## Work instruction
Extract, unchanged, every line from the top of the material below through the line with "n im Jahr 2012", and no more.

## Source records
--

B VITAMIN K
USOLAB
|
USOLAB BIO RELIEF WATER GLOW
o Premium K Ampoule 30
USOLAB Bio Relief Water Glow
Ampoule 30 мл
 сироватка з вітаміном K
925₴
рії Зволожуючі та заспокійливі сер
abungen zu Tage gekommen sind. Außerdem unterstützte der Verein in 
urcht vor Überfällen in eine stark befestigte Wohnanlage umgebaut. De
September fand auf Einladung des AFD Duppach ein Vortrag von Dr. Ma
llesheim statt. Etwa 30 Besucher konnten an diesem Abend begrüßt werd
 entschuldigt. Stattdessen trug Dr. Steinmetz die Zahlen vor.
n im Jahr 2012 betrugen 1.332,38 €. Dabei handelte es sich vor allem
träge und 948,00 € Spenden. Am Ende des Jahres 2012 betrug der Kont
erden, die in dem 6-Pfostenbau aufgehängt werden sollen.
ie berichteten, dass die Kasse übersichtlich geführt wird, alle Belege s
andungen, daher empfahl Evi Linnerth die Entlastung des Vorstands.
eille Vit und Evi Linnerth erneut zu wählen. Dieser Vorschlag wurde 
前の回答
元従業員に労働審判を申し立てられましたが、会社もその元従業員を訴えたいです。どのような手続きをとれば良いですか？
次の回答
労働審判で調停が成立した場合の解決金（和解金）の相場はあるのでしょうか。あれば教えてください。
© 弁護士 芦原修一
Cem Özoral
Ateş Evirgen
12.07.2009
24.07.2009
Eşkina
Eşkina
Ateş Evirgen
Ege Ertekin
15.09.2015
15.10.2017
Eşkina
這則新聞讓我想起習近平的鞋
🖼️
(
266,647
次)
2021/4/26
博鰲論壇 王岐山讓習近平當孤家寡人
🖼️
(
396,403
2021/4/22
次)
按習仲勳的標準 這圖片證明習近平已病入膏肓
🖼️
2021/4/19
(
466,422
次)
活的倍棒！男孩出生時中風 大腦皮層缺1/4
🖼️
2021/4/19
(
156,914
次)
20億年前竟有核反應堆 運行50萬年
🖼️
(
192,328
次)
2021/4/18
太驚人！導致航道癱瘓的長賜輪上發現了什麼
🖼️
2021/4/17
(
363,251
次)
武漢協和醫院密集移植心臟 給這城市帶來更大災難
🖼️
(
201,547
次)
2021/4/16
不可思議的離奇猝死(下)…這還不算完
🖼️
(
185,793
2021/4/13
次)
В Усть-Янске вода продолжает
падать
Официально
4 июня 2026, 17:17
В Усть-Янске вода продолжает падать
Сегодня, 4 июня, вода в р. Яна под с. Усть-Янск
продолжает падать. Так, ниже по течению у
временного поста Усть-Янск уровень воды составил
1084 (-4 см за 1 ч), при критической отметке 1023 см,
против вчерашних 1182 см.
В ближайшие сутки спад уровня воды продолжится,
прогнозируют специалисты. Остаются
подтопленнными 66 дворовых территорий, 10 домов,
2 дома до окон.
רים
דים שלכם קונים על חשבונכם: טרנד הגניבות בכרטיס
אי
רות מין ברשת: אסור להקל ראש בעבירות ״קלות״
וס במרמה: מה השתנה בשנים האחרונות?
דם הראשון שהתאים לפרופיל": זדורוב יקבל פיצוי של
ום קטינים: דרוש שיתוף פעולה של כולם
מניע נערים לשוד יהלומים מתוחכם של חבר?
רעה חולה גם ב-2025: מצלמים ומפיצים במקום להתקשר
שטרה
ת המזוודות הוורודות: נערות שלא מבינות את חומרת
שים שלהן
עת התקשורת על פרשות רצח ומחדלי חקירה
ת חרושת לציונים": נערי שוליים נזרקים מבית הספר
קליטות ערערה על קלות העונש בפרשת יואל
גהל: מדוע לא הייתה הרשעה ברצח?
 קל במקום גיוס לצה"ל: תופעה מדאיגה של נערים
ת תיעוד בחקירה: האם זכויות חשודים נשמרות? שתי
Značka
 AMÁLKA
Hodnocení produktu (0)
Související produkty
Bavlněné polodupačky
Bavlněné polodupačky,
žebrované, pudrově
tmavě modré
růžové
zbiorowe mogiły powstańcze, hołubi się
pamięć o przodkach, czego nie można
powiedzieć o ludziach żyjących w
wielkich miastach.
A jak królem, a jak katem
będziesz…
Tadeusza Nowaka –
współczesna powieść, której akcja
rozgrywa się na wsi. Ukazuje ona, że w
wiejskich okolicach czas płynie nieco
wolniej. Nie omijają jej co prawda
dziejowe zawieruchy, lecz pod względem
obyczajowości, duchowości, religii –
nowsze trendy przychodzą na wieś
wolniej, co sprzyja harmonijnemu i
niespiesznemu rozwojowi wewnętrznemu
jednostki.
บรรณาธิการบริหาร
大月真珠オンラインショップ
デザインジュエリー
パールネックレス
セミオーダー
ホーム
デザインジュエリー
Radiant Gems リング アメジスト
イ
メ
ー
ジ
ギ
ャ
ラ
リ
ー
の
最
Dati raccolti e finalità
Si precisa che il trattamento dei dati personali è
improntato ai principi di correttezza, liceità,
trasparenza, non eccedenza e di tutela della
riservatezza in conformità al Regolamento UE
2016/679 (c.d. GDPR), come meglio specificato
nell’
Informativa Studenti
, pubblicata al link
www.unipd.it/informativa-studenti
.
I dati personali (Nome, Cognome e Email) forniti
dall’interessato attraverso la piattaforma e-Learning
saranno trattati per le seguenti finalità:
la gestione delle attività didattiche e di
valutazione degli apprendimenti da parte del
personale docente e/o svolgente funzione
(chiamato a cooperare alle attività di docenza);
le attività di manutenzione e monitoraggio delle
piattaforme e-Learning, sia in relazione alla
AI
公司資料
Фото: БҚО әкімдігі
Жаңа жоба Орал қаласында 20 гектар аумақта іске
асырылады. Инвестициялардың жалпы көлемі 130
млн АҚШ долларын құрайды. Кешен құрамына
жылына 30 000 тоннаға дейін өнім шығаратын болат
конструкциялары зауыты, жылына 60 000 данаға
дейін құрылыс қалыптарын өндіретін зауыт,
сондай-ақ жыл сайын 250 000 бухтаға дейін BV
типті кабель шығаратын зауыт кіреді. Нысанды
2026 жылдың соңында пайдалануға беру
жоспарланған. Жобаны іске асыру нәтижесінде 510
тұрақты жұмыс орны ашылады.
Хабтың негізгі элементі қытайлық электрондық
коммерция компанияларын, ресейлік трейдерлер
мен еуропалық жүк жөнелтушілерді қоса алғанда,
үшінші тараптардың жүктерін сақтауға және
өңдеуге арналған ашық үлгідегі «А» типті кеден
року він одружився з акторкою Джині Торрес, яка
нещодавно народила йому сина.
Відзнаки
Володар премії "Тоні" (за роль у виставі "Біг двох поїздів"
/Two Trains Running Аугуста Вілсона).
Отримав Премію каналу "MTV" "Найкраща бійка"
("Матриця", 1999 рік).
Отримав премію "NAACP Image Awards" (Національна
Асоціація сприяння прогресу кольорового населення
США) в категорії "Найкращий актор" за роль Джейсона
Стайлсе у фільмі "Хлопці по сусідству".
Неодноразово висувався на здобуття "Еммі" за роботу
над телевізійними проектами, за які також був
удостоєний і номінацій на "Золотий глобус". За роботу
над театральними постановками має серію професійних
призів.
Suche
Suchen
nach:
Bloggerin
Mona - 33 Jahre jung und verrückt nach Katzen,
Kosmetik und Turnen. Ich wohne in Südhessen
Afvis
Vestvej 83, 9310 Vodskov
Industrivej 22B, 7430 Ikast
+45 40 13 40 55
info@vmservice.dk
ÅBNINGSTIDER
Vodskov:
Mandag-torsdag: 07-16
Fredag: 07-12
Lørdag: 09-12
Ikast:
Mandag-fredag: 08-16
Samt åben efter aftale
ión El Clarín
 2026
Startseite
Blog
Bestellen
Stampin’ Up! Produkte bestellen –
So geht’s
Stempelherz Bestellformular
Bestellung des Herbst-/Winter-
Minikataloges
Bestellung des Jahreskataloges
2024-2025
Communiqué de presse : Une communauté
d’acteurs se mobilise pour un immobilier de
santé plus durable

--

## Result for this task
B VITAMIN K
USOLAB
|
USOLAB BIO RELIEF WATER GLOW
o Premium K Ampoule 30
USOLAB Bio Relief Water Glow
Ampoule 30 мл
 сироватка з вітаміном K
925₴
рії Зволожуючі та заспокійливі сер
abungen zu Tage gekommen sind. Außerdem unterstützte der Verein in 
urcht vor Überfällen in eine stark befestigte Wohnanlage umgebaut. De
September fand auf Einladung des AFD Duppach ein Vortrag von Dr. Ma
llesheim statt. Etwa 30 Besucher konnten an diesem Abend begrüßt werd
 entschuldigt. Stattdessen trug Dr. Steinmetz die Zahlen vor.
n im Jahr 2012 betrugen 1.332,38 €. Dabei handelte es sich vor allem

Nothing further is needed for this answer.